The scaling of the eigenvalues depends on which matrix you select for extraction of principal components:
– For the on Correlations option, the eigenvalues are scaled to sum to the number of variables.
– For the on Covariances options, the eigenvalues are not scaled.
– For the on Unscaled option, the eigenvalues are divided by the total number of observations.
If you select the Bartlett Test option from the red triangle menu, hypothesis tests (Figure 4.6) are given for each eigenvalue (Jackson 2003).
Figure 4.5 Eigenvalues
Eigenvectors
Shows or hides a table of the eigenvectors for each of the principal components, in order, from left to right. Using these coefficients to form a linear combination of the original variables produces the principal component variables. Following the standard convention, eigenvectors have norm 1.
Note: The number of eigenvectors shown is equal to the rank of the correlation matrix, or, if the Sparse method is selected, the number of components specified on the launch window.
Bartlett Test
(Not available for the Wide or Sparse estimation methods.) Shows or hides the results of the homogeneity test (appended to the Eigenvalues table). The test determines whether the eigenvalues have the same variance by calculating the Chi-square, degrees of freedom (DF), and the p-value (prob > ChiSq) for the test. See Bartlett (1937, 1954).
Figure 4.6 Bartlett Test
Loading Matrix
Shows or hides a table of the loadings for each component. These values are graphed in the loading plot. The degree of transparency for the table values indicates the distance of the absolute loading value from zero. Absolute loading values that are closer to zero are more transparent than absolute loading values that are farther from zero.
If you specify a supplementary variable, an additional table of coordinates is shown for each supplementary continuous variable and each level of supplementary categorical variable. These values are graphed in the loading plot for continuous supplementary variables.
The scaling of the loadings and coordinates depends on which matrix you select for extraction of principal components:
– For the on Correlations option, the ith column of loadings is the ith eigenvector multiplied by the square root of the ith eigenvalue. The i,jth loading is the correlation between the ith variable and the jth principal component.
– For the on Covariances option, the jth entry in the ith column of loadings is the ith eigenvector multiplied by the square root of the ith eigenvalue and divided by the standard deviation of the jth variable. The i,jth loading is the correlation between the ith variable and the jth principal component.

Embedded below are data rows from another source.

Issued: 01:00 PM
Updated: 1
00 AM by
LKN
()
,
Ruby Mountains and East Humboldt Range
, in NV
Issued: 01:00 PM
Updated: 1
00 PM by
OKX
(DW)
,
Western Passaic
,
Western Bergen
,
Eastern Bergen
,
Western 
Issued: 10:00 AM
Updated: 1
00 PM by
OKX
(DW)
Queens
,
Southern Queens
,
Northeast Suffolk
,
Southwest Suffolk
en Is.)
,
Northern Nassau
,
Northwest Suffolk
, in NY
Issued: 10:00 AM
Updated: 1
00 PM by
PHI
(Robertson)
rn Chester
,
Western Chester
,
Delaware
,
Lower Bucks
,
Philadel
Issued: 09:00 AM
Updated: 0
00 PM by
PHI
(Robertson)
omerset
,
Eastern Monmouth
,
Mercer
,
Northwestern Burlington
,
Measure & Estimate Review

– For the on Unscaled option, the jth entry in the ith column of loadings is the ith eigenvector multiplied by the square root of the ith eigenvalue and divided by the standard error of the jth variable. The standard error of the jth variable is the jth diagonal entry of the sum of squares and cross products matrix divided by the number of rows (X′X/n).
Note: When you are analyzing the unscaled data, the i,jth loading is not the correlation between the ith variable and the jth principal component.
Formatted Loading Matrix
Shows or hides a table of the loadings for each component. The table is sorted in order of decreasing loadings on the first principal component. Therefore, the variables are listed in the order of decreasing loadings on the first component.

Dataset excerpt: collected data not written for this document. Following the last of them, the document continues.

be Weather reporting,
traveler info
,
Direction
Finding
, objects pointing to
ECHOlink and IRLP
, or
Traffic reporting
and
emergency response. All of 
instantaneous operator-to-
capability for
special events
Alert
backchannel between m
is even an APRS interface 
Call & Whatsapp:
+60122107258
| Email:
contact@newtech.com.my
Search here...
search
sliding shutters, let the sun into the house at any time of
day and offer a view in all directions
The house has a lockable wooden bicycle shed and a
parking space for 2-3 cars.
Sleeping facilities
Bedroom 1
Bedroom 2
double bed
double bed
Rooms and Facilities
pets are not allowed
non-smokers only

Figure 4.7 Formatted Loading Matrix
Suppress Absolute Loading Value Less Than
The value that determines which loadings are unavailable in the Formatted Loading Matrix report. You can use the text box or the slider to dim the loadings whose absolute values fall below the selected value.
Dim Text
The transparency of the dimmed values in the Formatted Loading Matrix report. You can use the text box or the slider to set the degree of transparency for the dimmed loadings. The degree of transparency ranges from 0 to 1, where lower values are more transparent than higher values. For example, setting the transparency to 0 completely removes the unavailable loadings from the matrix, while the loadings are still available when you set the transparency to 1.
Squared Cosines of Variables
Shows or hides a table that contains the squared cosines of variables. If you specify a supplementary variable, an additional table of squared cosines of supplementary variables is shown. The sum of the squared cosine values across principal components is equal to one for each variable. The squared cosines enable you to see how well the variables are represented by the principal components. You can also determine how many principal components are necessary to represent certain variables. This option also shows a plot of the squared cosines for the first three principal components.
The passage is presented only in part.